Oracle shares dropped more than 10% in after-hours trading after its latest results shifted market focus away from growth and toward rising artificial intelligence costs and weakening cash flow.

The company reported revenue of $19.2 billion for the fiscal fourth quarter and projected $90 billion in annual revenue by fiscal 2027. However, the reaction in trading reflected concern over heavy capital expenditure and financing needs rather than top-line expansion.

cash burn overshadows strong revenue growth

Cloud revenue reached $9.9 billion, with infrastructure-as-a-service surging 93% to $5.8 billion. Remaining performance obligations rose sharply to $638 billion, signaling strong contracted demand.

Despite these indicators, Oracle reported negative free cash flow of $23.7 billion for the fiscal year. The company funded operations through $43 billion in debt and $5 billion in equity issuance, and plans to raise an additional $40 billion in fiscal 2027. This includes a $20 billion at-the-market share offering while pausing new bond issuance for the rest of calendar 2026.

Oracle shares fell from $205.11 to as low as $177.52 in extended trading, marking a decline of more than 13%.

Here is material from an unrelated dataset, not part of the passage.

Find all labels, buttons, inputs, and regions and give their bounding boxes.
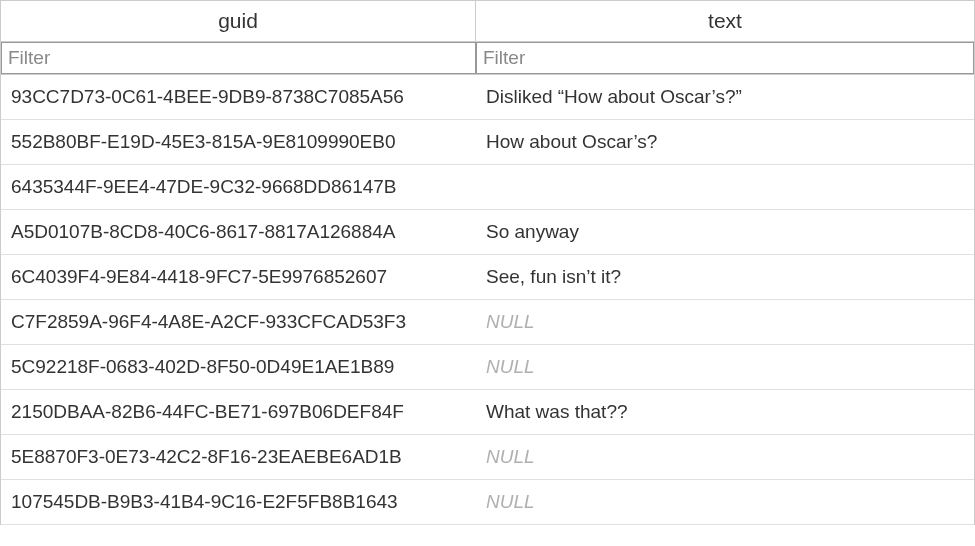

ai infrastructure spending faces closer scrutiny

Filings showed that $75 billion of contracts include customer prepayments or customer-supplied GPUs, reducing some direct capital requirements. Even so, the market is increasingly focused on how depreciation, financing, and operating costs will affect future cash flow.

The broader shift reflects changing valuation criteria. Analysts note that attention is moving away from large AI contract wins toward measurable returns, asset utilization, and the ability to generate consistent cash flow.

AI data center expansion is now being compared to long-term infrastructure projects rather than traditional software growth. Companies must commit significant capital to hardware, energy, and capacity well before revenue is realized, creating a gap between investment and return.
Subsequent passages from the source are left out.